A polícia argentina prendeu um brasileiro por tentar atirar contra Cristina em frente à sua casa em Buenos Aires, enquanto cumprimentava militantes. O suspeito foi identificado como Fernando André Sabag Montiel, de 35 anos. Políticos aliados, opositores e líderes internacionais se apressaram em repudiar o ataque, considerado o mais grave na política recente da Argentina, e o presidente Alberto Fernández decretou feriado nacional para que os argentinos possam se manifestar nas ruas “em defesa da democracia”.
Analistas ouvidos pelo Estadão reforçam que o atentado marca um risco de radicalização da política argentina, que vê uma escalada da polarização em torno do kirchnerismo. “A política argentina está entrando em uma espiral de polarização e esperemos que isso não leve ao que chamamos na ciência política de radicalização, que é quando as intensidades políticas no racha entre o kirchnerismo e anti-kirchnerismo, se transforma em violência”, explica Facundo Galván, professor de ciência política da Universidade de Buenos Aires.
Porém, tanto aliados ao kirchnerismo quanto opositores já começam a fazer uso político do episódio, estes acusando Cristina de provocar um autoatentado com objetivo de ofuscar a recente condenação do Ministério Público e aqueles atribuindo a culpa à oposição e aos meios de comunicação por discursos de ódio contra a vice-presidente.
“O próprio presidente decretou feriado nacional fazendo um discurso muito infeliz dizendo que a mídia e os propagadores de ódio são os responsáveis [pelo ataque] mas isso é um tiro aos meios de comunicação opositores e aos líderes da oposição e não se faz uma autocrítica. O discurso de ódio é real e está nos líderes da oposição e nos meios de comunicação, mas o governo também propaga”, completa.
Galván chama atenção para o fato de que a violência política não é comum na Argentina desde os 70, durante o terceiro mandado de Juan Domingo Perón, e pode trazer uma escalada nos ataques até as eleições presidenciais de 2023 no país.
“A Argentina, há muito tempo, já disse ‘basta’ à violência e nisso há um consenso geral em todos os atores, de que não é através da violência que se resolve os os conflitos.
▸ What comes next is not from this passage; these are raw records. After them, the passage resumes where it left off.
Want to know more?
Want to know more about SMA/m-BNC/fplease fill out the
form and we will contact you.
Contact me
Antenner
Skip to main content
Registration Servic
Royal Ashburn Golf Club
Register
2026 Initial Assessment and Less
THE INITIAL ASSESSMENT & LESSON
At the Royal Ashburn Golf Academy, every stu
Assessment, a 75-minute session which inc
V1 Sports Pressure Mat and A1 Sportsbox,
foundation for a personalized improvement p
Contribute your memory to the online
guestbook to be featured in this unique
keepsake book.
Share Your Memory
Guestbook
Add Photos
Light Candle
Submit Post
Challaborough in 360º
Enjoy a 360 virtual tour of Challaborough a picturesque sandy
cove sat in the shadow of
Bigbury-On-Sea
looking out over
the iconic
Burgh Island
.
Mas a realidade é que a virulência da discussão tem sido muito grande e inadvertidamente está incentivando alguns malucos”, concorda María Lourdes Puente, professora na Escola de Política e Governo da Universidade Católica Argentina.
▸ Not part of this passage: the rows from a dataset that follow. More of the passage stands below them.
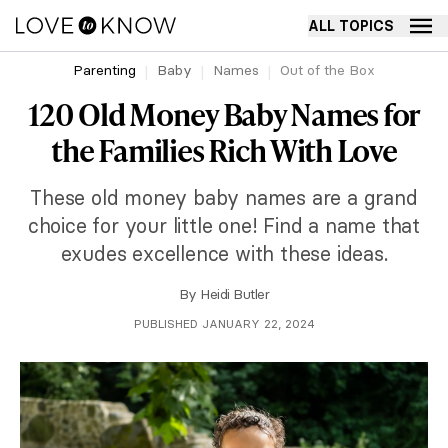
ALL TOPICS
Parenting
Baby
Names
Out of the Box
120 Old Money Baby Names for
the Families Rich With Love
These old money baby names are a grand
choice for your little one! Find a name that
exudes excellence with these ideas.
By
Heidi Butler
PUBLISHED JANUARY 22, 2024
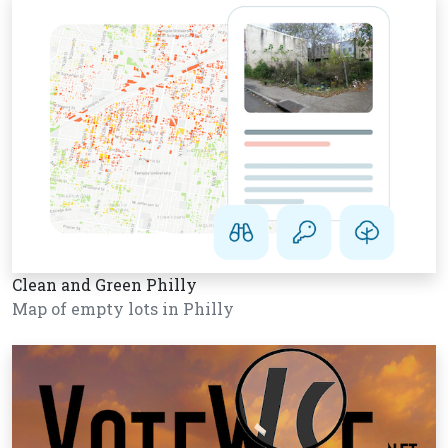
Clean and Green Philly
Map of empty lots in Philly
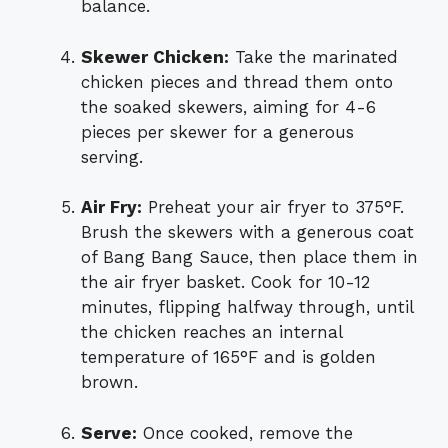
balance.
Skewer Chicken:
Take the marinated
chicken pieces and thread them onto
the soaked skewers, aiming for 4-6
pieces per skewer for a generous
serving.
Air Fry:
Preheat your air fryer to 375°F.
Brush the skewers with a generous coat
of Bang Bang Sauce, then place them in
the air fryer basket. Cook for 10-12
minutes, flipping halfway through, until
the chicken reaches an internal
temperature of 165°F and is golden
brown.
Serve:
Once cooked, remove the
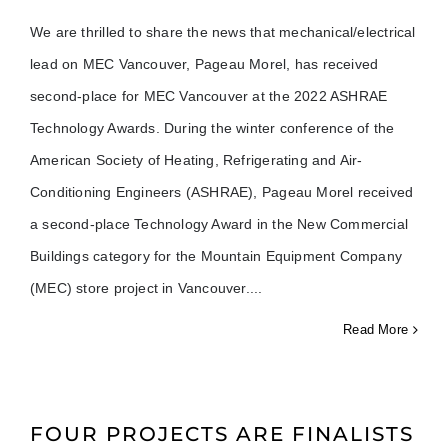
We are thrilled to share the news that mechanical/electrical
lead on MEC Vancouver, Pageau Morel, has received
second-place for MEC Vancouver at the 2022 ASHRAE
Technology Awards. During the winter conference of the
American Society of Heating, Refrigerating and Air-
Conditioning Engineers (ASHRAE), Pageau Morel received
a second-place Technology Award in the New Commercial
Buildings category for the Mountain Equipment Company
(MEC) store project in Vancouver.
Read More
FOUR PROJECTS ARE FINALISTS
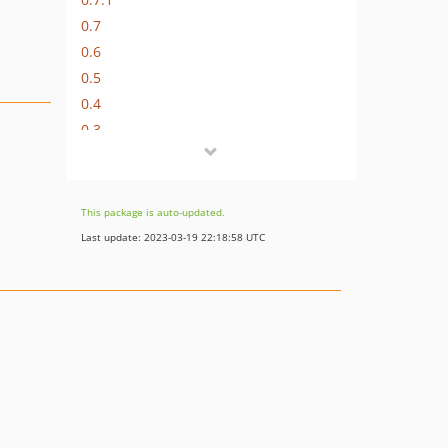
0.7
0.6
0.5
0.4
0.3
0.2
0.1.2
0.1
This package is auto-updated.
dev-feature/editorjs
Last update: 2023-03-19 22:18:58 UTC
dev-feature/limited_input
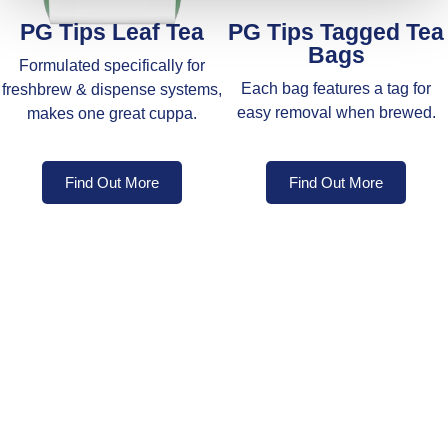
PG Tips Leaf Tea
PG Tips Tagged Tea
Bags
Formulated specifically for
Each bag features a tag for
freshbrew & dispense systems,
easy removal when brewed.
makes one great cuppa.
Find Out More
Find Out More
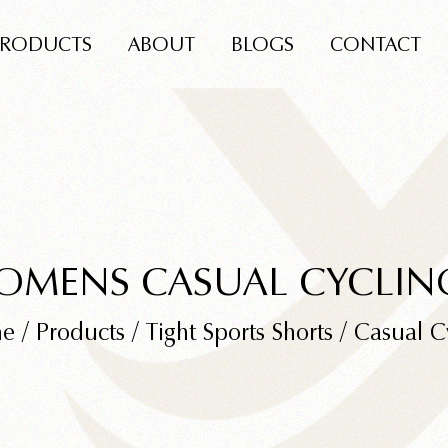
PRODUCTS
ABOUT
BLOGS
CONTACT
OMENS CASUAL CYCLIN
e
/
Products
/
Tight Sports Shorts
/
Casual C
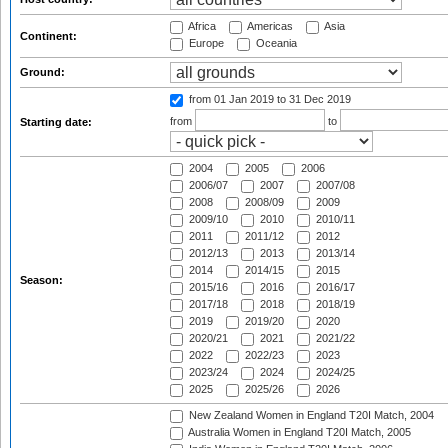
Africa
Americas
Asia
Continent:
Europe
Oceania
Ground:
from 01 Jan 2019
to 31 Dec 2019
from
to
Starting date:
2004
2005
2006
2006/07
2007
2007/08
2008
2008/09
2009
2009/10
2010
2010/11
2011
2011/12
2012
2012/13
2013
2013/14
2014
2014/15
2015
Season:
2015/16
2016
2016/17
2017/18
2018
2018/19
2019
2019/20
2020
2020/21
2021
2021/22
2022
2022/23
2023
2023/24
2024
2024/25
2025
2025/26
2026
New Zealand Women in England T20I Match, 2004
Australia Women in England T20I Match, 2005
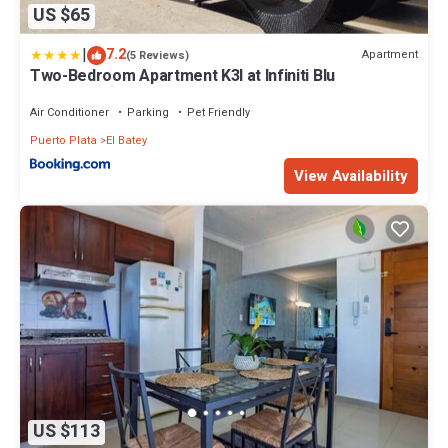
US $65
|
7.2
Apartment
(5 Reviews)
Two-Bedroom Apartment K3I at Infiniti Blu
Air Conditioner
Parking
Pet Friendly
Puerto Plata
El Batey
View Availability
US $113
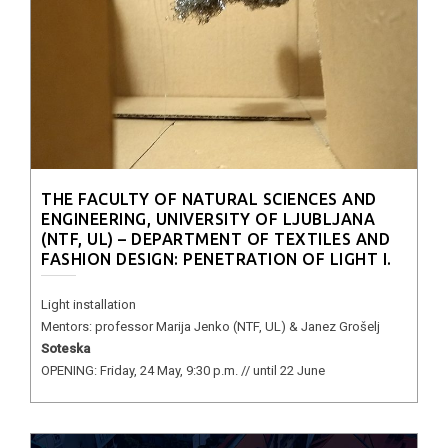
THE FACULTY OF NATURAL SCIENCES AND
ENGINEERING, UNIVERSITY OF LJUBLJANA
(NTF, UL) – DEPARTMENT OF TEXTILES AND
FASHION DESIGN: PENETRATION OF LIGHT I.
Light installation
Mentors: professor Marija Jenko (NTF, UL) & Janez Grošelj
Soteska
OPENING: Friday, 24 May, 9:30 p.m. // until 22 June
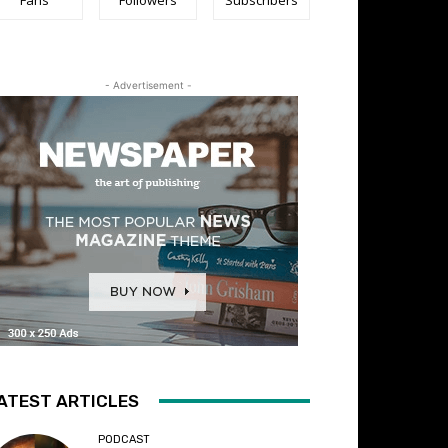
- Advertisement -
ATEST ARTICLES
PODCAST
Segundo os analistas, embora a troca de farpas entre aliados e opositores de Cristina seja antiga, ela se acentuou depois do pedido de prisão e perda de seus direitos políticos por suposta corrupção em licitação de obras durante seu mandato como presidente (2007-2015). Manifestantes se reuniram em frente à cada da vice-presidente e houve repressão policial.
“A partir desta condenação se gerou uma grande mobilização em torno da casa particular da vice-presidente, primeiro foram os vizinhos acusá-la de ser ladra e se manifestar contra ela e depois se encheu de militantes”, relembra Galván. “A partir daí já houve todo um aparato de segurança ao redor da vice-presidente”. Até mesmo a segurança de Cristina virou outro motivo de racha, em uma discussão de quem seria a culpa pela vice-presidente estar tão exposta a um episódio violento.
Os analistas chamam atenção para o momento em que o ataque ocorre, quando a Argentina já tem uma profunda e longeva crise econômica para resolver, que acaba ofuscada por um ataque à figura mais central na política do país.